New York Times: The GOP on the Far Side

The New York Times
This is an archived article that was published on sltrib.com in 2014, and information in the article may be outdated. It is provided only for personal research purposes and may not be reprinted.

Wearing a black leather vest that barely covered the cigar tucked into his pocket, a man named Harley Brown was allowed to join the debate among candidates for governor of Idaho last week, holding forth on discrimination against bikers and the presidential seal tattooed on his shoulder after God told him he would one day occupy the White House.

Another candidate, Walt Bayes, railed against "a bunch of eastern idiots" pushing the country toward Sodom and Gomorrah. If you thought that this was nothing but a stunt designed by Gov. Butch Otter to distract attention from his real opponent, you'd be right. But you'd also be missing the larger point: Republican primaries around the country have largely degenerated into self-parodies. They may lack the flowing beards of Brown and Bayes, but many of the other candidates in the party's primaries — a large number of which happened Tuesday —- are running on ideas only slightly less extreme.

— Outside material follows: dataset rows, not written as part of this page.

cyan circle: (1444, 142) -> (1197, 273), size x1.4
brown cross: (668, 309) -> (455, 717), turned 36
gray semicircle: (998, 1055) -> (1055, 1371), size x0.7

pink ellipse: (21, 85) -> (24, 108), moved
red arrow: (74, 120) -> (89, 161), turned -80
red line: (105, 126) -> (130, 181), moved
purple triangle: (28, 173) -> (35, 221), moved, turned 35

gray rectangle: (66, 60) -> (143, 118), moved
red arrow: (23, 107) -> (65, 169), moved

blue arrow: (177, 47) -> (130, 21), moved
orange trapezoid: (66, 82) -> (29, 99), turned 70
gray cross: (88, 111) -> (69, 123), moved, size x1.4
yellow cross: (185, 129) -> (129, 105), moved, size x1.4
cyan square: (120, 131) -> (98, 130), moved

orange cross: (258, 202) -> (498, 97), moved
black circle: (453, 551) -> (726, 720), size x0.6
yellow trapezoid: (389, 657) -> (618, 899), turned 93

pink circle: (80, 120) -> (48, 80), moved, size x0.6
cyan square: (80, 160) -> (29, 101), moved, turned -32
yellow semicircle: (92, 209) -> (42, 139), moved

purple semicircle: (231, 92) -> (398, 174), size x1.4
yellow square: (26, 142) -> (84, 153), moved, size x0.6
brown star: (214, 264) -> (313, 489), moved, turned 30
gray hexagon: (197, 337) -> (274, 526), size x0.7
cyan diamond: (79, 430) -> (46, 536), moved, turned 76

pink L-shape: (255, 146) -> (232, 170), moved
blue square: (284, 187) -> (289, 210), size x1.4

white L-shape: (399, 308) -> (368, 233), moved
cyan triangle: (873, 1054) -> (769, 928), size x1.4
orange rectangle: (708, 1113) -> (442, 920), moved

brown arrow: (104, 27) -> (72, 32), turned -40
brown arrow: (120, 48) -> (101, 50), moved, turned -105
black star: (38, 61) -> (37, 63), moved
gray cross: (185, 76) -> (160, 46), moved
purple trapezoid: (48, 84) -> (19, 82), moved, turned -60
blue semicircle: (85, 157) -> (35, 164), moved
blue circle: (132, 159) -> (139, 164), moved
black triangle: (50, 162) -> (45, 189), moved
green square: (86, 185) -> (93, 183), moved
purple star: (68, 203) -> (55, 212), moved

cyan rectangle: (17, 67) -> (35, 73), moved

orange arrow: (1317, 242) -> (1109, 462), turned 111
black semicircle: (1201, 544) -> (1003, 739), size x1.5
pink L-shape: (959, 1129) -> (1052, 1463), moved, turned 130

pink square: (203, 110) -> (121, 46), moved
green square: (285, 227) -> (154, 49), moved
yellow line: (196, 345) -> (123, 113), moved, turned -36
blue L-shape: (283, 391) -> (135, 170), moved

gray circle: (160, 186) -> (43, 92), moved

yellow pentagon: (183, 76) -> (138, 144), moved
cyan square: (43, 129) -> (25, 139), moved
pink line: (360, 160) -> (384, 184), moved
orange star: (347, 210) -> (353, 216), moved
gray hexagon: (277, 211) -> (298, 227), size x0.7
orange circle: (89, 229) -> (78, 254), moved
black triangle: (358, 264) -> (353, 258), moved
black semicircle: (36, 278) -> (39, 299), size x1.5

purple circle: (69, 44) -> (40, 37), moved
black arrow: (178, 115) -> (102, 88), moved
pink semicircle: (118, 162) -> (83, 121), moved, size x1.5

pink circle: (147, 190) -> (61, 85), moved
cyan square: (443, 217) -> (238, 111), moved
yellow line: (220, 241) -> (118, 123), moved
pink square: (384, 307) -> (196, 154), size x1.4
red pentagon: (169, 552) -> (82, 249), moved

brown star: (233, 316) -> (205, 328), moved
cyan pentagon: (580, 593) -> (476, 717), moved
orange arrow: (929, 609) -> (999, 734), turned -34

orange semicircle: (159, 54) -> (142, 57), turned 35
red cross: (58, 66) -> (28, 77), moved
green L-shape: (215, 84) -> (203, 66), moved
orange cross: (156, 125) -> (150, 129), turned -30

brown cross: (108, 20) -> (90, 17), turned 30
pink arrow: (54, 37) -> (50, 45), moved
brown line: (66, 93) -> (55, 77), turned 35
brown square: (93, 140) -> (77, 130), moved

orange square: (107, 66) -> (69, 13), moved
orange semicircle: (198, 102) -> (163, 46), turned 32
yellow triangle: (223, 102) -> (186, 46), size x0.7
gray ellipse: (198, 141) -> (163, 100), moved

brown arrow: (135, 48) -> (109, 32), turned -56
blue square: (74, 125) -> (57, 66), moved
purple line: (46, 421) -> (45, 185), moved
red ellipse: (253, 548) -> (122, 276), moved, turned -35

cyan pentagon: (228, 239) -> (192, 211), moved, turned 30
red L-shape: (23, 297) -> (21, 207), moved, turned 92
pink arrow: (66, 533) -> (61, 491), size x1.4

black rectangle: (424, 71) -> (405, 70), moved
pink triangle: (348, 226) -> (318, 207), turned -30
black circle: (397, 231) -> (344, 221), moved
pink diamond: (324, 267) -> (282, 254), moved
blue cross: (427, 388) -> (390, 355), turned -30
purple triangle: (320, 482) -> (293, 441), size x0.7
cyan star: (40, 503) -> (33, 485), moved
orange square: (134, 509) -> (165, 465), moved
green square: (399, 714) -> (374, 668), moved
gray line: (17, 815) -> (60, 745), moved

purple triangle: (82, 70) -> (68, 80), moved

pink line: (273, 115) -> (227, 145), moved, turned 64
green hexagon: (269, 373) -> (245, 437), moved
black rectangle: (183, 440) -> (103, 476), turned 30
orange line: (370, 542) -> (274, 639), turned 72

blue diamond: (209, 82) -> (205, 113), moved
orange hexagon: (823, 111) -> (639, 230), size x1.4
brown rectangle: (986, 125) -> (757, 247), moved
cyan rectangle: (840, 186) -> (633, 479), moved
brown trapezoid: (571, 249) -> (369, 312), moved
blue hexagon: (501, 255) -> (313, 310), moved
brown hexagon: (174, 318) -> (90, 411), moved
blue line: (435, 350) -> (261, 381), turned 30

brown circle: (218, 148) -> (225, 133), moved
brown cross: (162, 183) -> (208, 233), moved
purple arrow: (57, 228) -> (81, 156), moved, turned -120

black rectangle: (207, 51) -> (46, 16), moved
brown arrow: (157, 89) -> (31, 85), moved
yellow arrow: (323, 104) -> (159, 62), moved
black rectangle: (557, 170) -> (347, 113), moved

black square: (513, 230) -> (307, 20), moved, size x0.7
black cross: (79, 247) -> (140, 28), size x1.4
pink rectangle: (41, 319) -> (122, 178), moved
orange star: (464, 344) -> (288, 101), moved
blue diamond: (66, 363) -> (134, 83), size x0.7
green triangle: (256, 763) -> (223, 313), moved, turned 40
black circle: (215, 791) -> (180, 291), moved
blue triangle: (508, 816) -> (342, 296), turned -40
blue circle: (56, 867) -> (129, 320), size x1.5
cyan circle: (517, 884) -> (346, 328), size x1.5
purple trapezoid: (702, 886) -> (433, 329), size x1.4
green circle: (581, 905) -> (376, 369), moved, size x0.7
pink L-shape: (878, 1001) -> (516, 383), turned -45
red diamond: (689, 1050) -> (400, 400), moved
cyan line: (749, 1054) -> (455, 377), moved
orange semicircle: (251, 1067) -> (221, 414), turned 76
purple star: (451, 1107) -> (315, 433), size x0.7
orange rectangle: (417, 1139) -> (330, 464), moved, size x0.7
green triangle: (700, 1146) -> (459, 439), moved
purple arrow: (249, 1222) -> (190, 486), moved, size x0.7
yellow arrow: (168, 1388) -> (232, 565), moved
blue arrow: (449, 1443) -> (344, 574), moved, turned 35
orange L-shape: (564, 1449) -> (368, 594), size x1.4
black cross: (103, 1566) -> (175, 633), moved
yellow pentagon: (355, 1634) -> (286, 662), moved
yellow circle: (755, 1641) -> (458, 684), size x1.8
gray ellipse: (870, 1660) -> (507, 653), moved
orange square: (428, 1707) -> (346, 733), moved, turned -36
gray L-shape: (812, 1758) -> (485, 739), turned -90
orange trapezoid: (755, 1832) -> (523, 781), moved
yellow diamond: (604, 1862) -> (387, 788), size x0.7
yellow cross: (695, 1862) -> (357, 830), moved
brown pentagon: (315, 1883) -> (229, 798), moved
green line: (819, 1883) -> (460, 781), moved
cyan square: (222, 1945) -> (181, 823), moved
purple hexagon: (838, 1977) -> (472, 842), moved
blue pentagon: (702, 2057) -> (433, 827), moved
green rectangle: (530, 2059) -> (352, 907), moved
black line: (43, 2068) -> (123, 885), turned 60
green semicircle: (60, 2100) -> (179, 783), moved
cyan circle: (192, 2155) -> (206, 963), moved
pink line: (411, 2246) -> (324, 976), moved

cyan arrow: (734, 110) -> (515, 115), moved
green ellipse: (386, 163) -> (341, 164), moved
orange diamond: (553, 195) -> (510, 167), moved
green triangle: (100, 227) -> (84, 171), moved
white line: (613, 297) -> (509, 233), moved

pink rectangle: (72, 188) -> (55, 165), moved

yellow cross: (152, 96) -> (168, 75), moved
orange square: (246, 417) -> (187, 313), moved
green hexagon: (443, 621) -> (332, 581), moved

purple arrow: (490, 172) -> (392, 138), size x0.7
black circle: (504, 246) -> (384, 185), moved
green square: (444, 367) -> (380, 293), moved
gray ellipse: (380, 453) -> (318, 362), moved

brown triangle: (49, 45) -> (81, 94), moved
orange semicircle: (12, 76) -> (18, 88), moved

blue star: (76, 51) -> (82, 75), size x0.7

One of the candidates with a serious shot at making the primary runoff in the House race for Georgia's 10th district is Jody Hice, a pastor and talk-show host who says homosexuals have the right to be married, just not to each other. (In 2010, he ran billboards linking President Barack Obama with the hammer and sickle.) Another is Mike Collins, a trucking executive who demonstrated the perils of the Affordable Care Act by running a video that showed him riding between two trucks, stuntman style.

The congressman that both are hoping to replace is Paul Broun, a Tea Party adherent who is running for the nomination for an open Georgia Senate seat against six others in a field that has moved ludicrously far to the right. Broun, best known for calling evolution "lies straight from the pit of hell," gave up his House seat to run, as did Phil Gingrey, who thinks there's some truth to the idea that after a "legitimate rape," women's bodies can shut down conception.

In Kentucky's Senate primary, the Tea Party candidate, Matt Bevin, has accused the Senate minority leader, Mitch McConnell — one of two men most responsible for immobilizing Congress and preventing the passage of job-creating legislation — of being insufficiently conservative.

The list goes on and on. No Republican has a shot in this year's party primaries without paying homage to extremist ideas. Whether the Tea Party is still a political force is a moot point; the radicalism of 2010 and 2012 is very much alive in 2014.